ENTRIES PROVIDED:
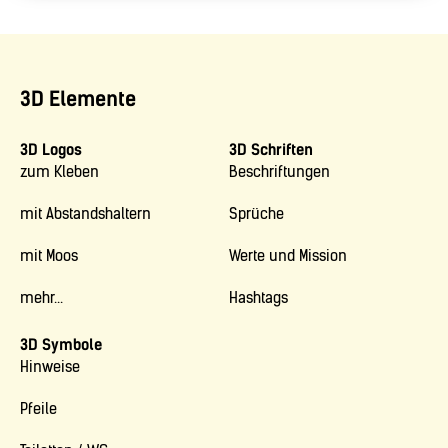
3D Elemente
3D Logos
3D Schriften
zum Kleben
Beschriftungen
mit Abstandshaltern
Sprüche
mit Moos
Werte und Mission
mehr...
Hashtags
3D Symbole
Hinweise
Pfeile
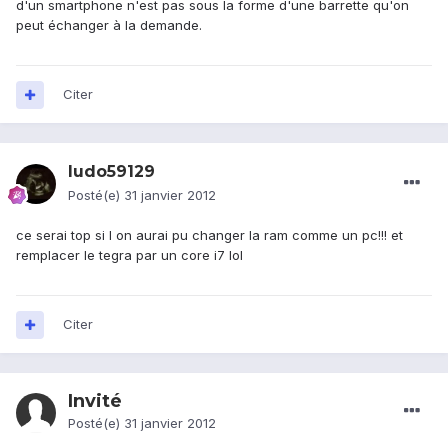
d'un smartphone n'est pas sous la forme d'une barrette qu'on
peut échanger à la demande.
Citer
ludo59129
Posté(e)
31 janvier 2012
ce serai top si l on aurai pu changer la ram comme un pc!!! et
remplacer le tegra par un core i7 lol
Citer
Invité
Posté(e)
31 janvier 2012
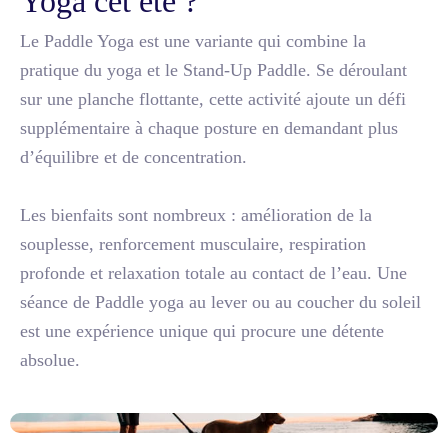
Yoga cet été ?
Le Paddle Yoga est une variante qui combine la
pratique du yoga et le Stand-Up Paddle. Se déroulant
sur une planche flottante, cette activité ajoute un défi
supplémentaire à chaque posture en demandant plus
d’équilibre et de concentration.
Les bienfaits sont nombreux : amélioration de la
souplesse, renforcement musculaire, respiration
profonde et relaxation totale au contact de l’eau. Une
séance de Paddle yoga au lever ou au coucher du soleil
est une expérience unique qui procure une détente
absolue.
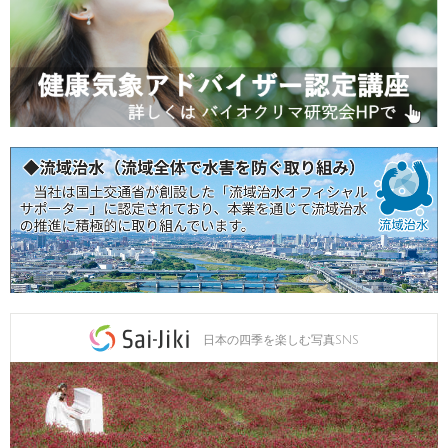
日本の四季を楽しむ写真SNS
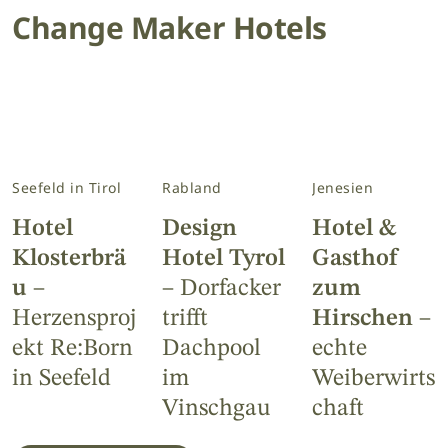
Change Maker Hotels
Seefeld in Tirol
Rabland
Jenesien
Hotel
Design
Hotel &
Klosterbrä
Hotel Tyrol
Gasthof
u
–
– Dorfacker
zum
Herzensproj
trifft
Hirschen
–
ekt Re:Born
Dachpool
echte
in Seefeld
im
Weiberwirts
Vinschgau
chaft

EXERCISE REQUIREMENTS:
Where a line of the data above includes "Paddle", copy that line.

TASK SOLUTION:
Le Paddle Yoga est une variante qui combine la
pratique du yoga et le Stand-Up Paddle. Se déroulant
séance de Paddle yoga au lever ou au coucher du soleil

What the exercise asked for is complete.